If climbing the medal tally table is indeed a mid- to long-term goal, a conversation should begin as soon as possible, and a few questions addressed: (1) what is the role of the sports system in Portugal? I.e., why does Portugal want to win more medals? (2) What is the vision of the sports landscape by 2036-2040? (3) what is the strategic plan to reach the Vision 2040? I.e., how to reach the vision? (4) what are the international best practices to be included in the plan and help us achieve the vision? (5) what is the funding scheme underpinning the strategic plan?

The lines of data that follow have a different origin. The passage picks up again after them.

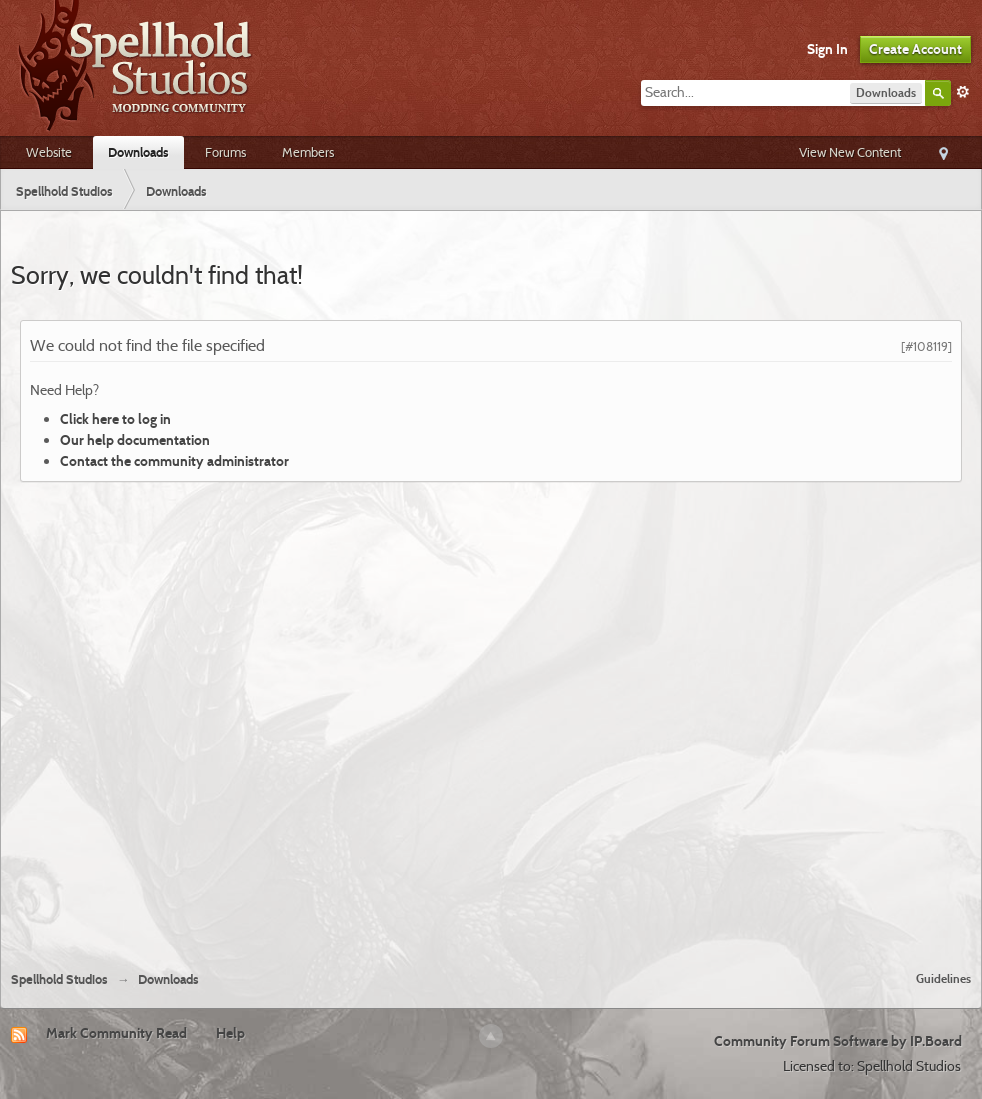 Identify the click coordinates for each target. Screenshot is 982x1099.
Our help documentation (135, 440)
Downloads (138, 152)
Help (230, 1033)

In such cases, analytics and other evidence-based tools can aid to make informed decisions on public policies, deliverables, and outputs. For instance, comprehensive simulations can be run to forecast the medal tally based on inputs such as Team Portugal demographics (e.g., number of athletes, number of athletes by competitive level, number of participating sports, number of potential medallists, number of athletes engaged full-time in the Olympic preparation, number of dual-careers athletes), econometrics (e.g., country GPD, GDP per capita, percentage of GDP invested, absolute and partial contribution from public and private funding sources), key-performance indicators from the sports system (e.g., number of people actively engaged in sports and physical exercise, percentage of youngsters participating in youth sports, number of high-performance centres country-wide, number of part-time and full-time multi-disciplinary support staff, level of education and life-long learning of coaching staff), and educational system (e.g., physical education teaching hours, participation in extra and co-curricular sports activities in school, weight of physical education grade to GPA).